WHAT YOU ARE ASKED TO DO:
Filter the entries for the word "Summary". Copy each line in which it occurs.

MATERIAL FOR THIS TASK:
------------
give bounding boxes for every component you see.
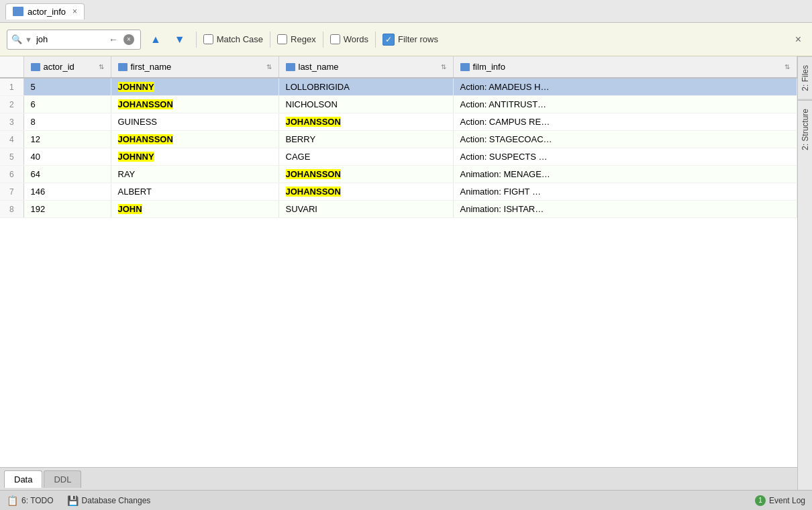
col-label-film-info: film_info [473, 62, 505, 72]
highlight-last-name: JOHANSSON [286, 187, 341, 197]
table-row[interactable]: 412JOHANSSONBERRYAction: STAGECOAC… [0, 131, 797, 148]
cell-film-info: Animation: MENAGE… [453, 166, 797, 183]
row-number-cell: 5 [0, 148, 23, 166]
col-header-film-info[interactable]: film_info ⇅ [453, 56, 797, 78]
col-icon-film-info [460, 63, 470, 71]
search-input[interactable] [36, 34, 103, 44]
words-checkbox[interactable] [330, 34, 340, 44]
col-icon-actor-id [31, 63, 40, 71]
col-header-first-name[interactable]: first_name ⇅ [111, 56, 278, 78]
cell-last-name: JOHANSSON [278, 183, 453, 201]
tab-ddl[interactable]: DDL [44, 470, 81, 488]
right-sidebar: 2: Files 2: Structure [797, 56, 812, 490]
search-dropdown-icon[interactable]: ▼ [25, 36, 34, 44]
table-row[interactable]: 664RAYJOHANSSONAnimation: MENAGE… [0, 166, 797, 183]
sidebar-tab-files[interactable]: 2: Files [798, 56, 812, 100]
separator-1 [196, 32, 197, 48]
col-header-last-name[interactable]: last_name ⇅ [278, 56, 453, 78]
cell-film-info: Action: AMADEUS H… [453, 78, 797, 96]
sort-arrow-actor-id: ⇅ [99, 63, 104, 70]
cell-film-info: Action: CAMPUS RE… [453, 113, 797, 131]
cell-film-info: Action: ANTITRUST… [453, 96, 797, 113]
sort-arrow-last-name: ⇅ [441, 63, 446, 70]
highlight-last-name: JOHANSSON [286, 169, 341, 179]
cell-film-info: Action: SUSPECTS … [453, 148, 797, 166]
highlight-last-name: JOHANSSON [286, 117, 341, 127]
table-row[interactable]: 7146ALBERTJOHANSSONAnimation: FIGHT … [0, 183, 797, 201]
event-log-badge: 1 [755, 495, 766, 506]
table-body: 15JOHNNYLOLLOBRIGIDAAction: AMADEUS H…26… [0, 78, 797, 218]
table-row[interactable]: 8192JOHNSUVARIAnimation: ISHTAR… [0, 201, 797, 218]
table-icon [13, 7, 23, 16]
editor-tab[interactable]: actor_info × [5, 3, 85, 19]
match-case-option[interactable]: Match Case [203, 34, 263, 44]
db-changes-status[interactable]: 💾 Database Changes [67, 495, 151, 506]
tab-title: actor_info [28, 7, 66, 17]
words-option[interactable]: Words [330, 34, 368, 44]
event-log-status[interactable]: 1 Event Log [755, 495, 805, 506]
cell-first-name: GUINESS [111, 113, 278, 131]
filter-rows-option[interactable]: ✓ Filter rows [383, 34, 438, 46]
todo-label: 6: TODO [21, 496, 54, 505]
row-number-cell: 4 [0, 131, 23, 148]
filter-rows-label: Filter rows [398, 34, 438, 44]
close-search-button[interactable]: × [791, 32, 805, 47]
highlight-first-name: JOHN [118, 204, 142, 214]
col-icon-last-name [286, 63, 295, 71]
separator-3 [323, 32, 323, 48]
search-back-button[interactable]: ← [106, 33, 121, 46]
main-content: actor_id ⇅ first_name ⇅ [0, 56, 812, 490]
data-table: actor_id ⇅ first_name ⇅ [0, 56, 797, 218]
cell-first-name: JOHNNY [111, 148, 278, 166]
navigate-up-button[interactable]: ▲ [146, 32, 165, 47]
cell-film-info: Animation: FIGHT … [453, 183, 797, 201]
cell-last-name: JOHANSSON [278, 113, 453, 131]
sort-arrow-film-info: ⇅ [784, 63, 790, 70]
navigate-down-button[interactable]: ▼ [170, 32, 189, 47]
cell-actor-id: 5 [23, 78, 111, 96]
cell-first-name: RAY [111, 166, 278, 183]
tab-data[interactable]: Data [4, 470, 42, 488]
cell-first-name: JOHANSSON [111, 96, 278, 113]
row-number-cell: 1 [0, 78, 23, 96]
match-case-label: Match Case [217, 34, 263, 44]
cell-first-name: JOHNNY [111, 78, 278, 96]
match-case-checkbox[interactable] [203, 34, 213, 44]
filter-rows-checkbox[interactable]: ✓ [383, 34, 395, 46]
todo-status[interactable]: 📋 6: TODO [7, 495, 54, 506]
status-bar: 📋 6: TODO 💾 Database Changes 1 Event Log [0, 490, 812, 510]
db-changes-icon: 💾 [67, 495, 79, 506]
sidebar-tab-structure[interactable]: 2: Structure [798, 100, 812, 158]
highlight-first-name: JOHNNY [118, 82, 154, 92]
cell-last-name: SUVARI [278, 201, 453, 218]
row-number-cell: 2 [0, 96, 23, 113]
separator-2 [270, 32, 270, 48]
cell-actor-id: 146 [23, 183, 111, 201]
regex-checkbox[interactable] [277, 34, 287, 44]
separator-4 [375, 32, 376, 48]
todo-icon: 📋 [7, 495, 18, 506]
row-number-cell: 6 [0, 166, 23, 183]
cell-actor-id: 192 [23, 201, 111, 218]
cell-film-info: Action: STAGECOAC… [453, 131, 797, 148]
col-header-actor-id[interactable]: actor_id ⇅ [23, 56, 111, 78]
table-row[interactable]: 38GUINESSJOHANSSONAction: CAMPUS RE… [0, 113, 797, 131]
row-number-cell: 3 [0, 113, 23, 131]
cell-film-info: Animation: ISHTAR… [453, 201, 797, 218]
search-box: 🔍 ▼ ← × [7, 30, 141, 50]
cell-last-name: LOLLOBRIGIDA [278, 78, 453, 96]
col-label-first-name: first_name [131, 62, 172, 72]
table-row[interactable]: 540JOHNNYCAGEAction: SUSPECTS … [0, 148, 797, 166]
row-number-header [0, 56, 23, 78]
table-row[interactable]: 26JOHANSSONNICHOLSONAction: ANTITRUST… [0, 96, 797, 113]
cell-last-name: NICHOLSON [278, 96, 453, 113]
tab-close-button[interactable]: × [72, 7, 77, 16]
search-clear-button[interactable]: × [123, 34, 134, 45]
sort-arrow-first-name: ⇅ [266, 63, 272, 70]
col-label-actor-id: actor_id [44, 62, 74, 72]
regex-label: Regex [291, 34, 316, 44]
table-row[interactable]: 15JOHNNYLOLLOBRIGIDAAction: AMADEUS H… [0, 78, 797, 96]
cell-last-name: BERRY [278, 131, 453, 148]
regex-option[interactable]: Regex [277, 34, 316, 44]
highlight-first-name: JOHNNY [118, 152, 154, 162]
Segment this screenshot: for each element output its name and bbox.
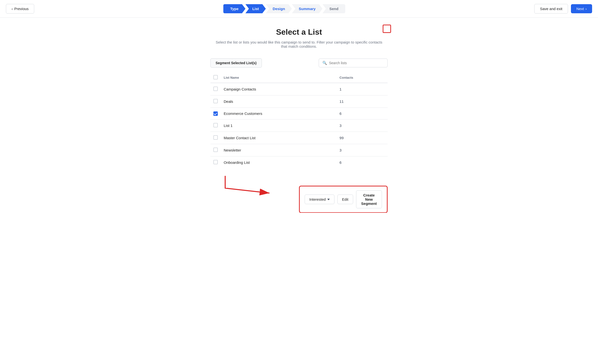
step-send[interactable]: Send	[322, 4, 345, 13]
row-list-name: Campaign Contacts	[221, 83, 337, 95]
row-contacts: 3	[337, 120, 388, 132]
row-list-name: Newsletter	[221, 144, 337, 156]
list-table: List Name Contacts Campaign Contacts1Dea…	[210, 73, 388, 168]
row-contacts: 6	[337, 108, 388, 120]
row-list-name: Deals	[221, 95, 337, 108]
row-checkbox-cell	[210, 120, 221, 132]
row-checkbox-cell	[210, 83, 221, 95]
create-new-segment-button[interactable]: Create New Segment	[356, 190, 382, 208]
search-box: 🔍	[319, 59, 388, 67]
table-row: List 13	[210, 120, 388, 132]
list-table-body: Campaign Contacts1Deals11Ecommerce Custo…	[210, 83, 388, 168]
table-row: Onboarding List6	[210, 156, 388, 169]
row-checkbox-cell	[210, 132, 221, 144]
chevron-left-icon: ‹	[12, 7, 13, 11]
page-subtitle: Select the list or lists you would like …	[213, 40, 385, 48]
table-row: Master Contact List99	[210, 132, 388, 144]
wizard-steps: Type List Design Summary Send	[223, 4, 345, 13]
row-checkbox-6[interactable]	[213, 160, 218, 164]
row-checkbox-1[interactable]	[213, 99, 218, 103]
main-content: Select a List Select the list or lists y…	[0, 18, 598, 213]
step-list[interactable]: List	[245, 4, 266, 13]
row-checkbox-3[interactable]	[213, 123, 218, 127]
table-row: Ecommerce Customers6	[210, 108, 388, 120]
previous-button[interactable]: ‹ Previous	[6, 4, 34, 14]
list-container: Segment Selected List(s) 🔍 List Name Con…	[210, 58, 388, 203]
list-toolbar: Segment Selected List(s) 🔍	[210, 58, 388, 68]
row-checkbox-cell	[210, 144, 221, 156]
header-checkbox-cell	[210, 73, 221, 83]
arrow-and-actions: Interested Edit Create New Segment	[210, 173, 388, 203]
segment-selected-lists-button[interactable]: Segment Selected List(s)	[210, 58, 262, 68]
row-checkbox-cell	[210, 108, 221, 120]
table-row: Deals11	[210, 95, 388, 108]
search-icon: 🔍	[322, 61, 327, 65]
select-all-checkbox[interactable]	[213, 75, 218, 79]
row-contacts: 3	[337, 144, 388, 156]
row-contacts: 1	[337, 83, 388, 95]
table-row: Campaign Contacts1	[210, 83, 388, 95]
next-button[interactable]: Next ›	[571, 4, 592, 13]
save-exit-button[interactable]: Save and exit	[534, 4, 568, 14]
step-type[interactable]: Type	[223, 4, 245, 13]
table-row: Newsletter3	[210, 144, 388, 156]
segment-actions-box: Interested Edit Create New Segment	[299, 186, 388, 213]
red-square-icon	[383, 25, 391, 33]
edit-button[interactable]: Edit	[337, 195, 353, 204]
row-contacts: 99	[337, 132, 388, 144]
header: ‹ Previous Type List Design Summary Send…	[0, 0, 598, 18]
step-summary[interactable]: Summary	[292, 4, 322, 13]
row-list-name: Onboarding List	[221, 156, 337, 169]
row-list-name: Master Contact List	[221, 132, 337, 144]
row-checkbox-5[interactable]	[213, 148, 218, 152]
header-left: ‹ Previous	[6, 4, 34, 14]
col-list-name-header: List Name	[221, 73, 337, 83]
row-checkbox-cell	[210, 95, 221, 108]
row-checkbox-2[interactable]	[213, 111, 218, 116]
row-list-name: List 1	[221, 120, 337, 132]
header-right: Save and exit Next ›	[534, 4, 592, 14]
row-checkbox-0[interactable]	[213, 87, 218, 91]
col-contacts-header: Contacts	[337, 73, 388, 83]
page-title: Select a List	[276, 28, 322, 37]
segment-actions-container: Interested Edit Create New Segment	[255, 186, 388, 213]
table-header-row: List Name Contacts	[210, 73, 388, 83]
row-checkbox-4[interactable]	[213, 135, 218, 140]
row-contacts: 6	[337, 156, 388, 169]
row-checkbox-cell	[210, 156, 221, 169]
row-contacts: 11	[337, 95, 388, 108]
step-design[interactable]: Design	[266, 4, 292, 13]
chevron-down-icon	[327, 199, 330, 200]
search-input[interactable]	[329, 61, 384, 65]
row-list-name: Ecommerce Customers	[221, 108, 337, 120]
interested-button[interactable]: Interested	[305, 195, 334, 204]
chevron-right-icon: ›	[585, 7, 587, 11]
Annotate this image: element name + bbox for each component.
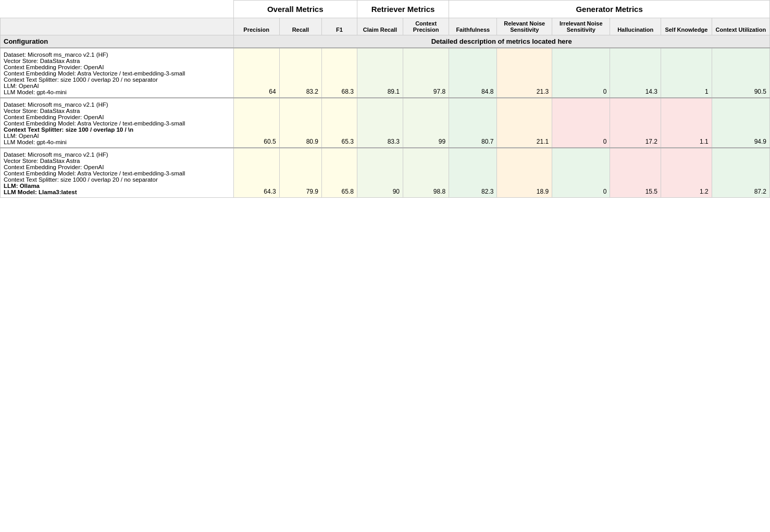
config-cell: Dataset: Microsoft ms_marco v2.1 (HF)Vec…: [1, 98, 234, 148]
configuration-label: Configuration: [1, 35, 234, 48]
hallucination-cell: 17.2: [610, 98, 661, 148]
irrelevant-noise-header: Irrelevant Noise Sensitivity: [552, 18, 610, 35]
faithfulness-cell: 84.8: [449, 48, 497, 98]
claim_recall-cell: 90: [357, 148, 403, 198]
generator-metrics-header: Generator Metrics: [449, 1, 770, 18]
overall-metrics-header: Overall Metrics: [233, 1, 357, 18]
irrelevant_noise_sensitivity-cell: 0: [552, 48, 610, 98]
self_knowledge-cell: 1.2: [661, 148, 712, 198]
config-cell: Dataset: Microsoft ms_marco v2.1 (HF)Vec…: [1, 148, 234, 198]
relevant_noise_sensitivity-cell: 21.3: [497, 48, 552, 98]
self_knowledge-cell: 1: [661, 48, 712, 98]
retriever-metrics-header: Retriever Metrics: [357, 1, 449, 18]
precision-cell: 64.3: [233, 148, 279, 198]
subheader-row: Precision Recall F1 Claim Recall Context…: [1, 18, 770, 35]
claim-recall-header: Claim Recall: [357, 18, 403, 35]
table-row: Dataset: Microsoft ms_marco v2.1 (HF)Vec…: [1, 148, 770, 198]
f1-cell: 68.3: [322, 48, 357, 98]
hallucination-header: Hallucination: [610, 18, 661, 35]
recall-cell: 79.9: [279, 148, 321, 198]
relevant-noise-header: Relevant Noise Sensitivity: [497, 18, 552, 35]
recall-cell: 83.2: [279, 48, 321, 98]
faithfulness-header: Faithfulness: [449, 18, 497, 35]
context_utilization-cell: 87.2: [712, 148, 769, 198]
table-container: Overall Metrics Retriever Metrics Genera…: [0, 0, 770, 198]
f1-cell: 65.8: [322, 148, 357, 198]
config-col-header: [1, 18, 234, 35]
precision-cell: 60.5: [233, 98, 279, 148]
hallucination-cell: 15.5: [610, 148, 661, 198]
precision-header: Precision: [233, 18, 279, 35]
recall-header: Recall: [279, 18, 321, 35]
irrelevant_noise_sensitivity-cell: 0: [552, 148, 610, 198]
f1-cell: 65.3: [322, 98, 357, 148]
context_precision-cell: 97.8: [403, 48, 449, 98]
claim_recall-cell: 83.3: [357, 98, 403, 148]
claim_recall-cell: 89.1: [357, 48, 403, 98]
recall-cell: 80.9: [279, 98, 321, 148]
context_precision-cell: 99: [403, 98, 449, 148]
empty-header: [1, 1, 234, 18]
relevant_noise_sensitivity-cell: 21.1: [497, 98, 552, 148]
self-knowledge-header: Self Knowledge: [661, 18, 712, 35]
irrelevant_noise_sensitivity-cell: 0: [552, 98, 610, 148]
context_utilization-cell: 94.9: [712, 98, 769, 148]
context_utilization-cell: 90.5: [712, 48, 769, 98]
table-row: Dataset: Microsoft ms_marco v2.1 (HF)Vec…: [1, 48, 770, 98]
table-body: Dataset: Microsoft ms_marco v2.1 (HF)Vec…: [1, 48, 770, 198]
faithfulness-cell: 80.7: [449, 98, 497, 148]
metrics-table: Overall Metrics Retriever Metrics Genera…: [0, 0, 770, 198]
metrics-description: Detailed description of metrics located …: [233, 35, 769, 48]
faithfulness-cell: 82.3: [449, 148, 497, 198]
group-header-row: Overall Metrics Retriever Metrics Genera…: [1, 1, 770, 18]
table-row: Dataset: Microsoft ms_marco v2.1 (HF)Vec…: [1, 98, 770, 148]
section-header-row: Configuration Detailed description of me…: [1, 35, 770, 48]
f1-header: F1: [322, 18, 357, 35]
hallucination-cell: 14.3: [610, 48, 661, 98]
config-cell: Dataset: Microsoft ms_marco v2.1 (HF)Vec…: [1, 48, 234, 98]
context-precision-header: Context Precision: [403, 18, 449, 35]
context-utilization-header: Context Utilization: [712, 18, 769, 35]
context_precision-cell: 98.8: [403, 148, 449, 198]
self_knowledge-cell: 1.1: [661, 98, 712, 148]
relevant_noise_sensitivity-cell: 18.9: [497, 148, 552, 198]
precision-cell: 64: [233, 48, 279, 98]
------------
ANSWER TO THIS EXERCISE:
wizard-steps: Type List Design Summary Send	[223, 4, 345, 13]
header: ‹ Previous Type List Design Summary Send…	[0, 0, 598, 18]
step-summary[interactable]: Summary	[292, 4, 322, 13]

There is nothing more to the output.